Make sure all receipts for donated items to charities are in order and accounted for.
Instead of waiting to track down all of your tax deductible expenses at tax time, track them all throughout the year.
Pitfalls and Limitations
SALT Deductions: Cap on State and Local Taxes is limited to 10 thousand dollars in deductible expenses.
Non-Reimbursed Medical Expenses: Deductible medical expenses remain at 7.5 percent of adjusted gross income.
Phaseouts: Deductions may “phase-out” for individuals with very high income, even without the old Pease limitations in place.
When Seeking a Tax Professional
Talk with Dimov NYC CPA if the following situation apply:
- You have multiple complex deductions
- You are on the line between standard and itemized deductions
- You are looking to mitigate an audit by ensuring full compliance with the IRS regulations.
FAQs
What can I include in itemized deductions?

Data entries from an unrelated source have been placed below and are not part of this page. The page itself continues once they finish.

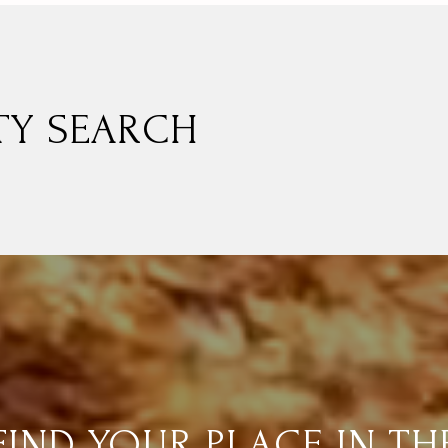
TY SEARCH
FIND YOUR PLACE IN TH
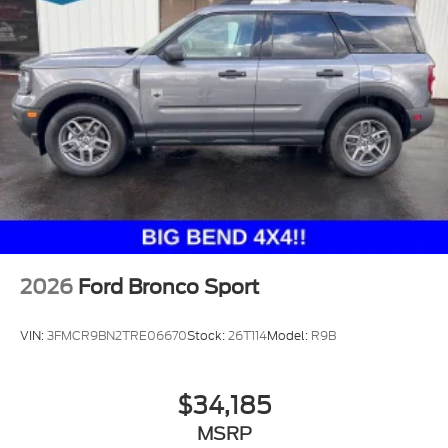
2026
Ford Bronco Sport
VIN:
3FMCR9BN2TRE06670
Stock:
26T114
Model:
R9B
$34,185
MSRP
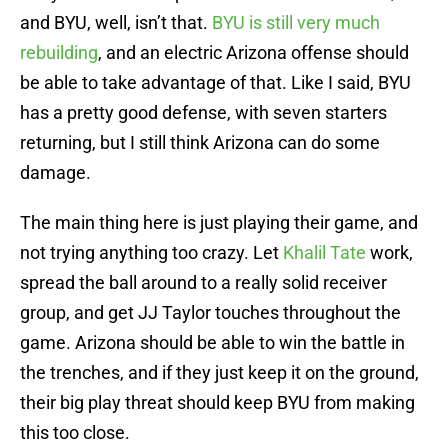
and BYU, well, isn’t that.
BYU is still very much
rebuilding
, and an electric Arizona offense should
be able to take advantage of that. Like I said, BYU
has a pretty good defense, with seven starters
returning, but I still think Arizona can do some
damage.
The main thing here is just playing their game, and
not trying anything too crazy. Let
Khalil Tate
work,
spread the ball around to a really solid receiver
group, and get JJ Taylor touches throughout the
game. Arizona should be able to win the battle in
the trenches, and if they just keep it on the ground,
their big play threat should keep BYU from making
this too close.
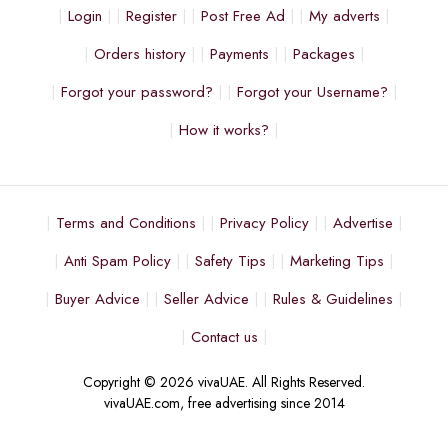
Login
Register
Post Free Ad
My adverts
Orders history
Payments
Packages
Forgot your password?
Forgot your Username?
How it works?
Terms and Conditions
Privacy Policy
Advertise
Anti Spam Policy
Safety Tips
Marketing Tips
Buyer Advice
Seller Advice
Rules & Guidelines
Contact us
Copyright © 2026 vivaUAE. All Rights Reserved.
vivaUAE.com, free advertising since 2014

Common deductions include mortgage interest, state and local taxes (capped at $10,000), charitable contributions, and unreimbursed medical expenses exceeding 7.5% of your AGI.
Is it better to itemize or take the standard deduction?
Itemize only if your total eligible deductions are greater than the standard deduction for your filing status. For 2025, it’s $15,000 (Single), $30,000 (Married Filing Jointly), and $22,500 (Head of Household).
Can I deduct home improvements?
Generally, no. However, medically necessary improvements (like wheelchair ramps) may be deductible as medical expenses if they exceed 7.5% of your AGI.
Are dental and vision expenses deductible?
Yes, if they are unreimbursed and, combined with other medical expenses, exceed 7.5% of your AGI. This includes exams, glasses, and dental treatments.
Can I itemize if I’m married filing separately?
Yes, but both spouses must choose the same method — either both itemize or both take the standard deduction.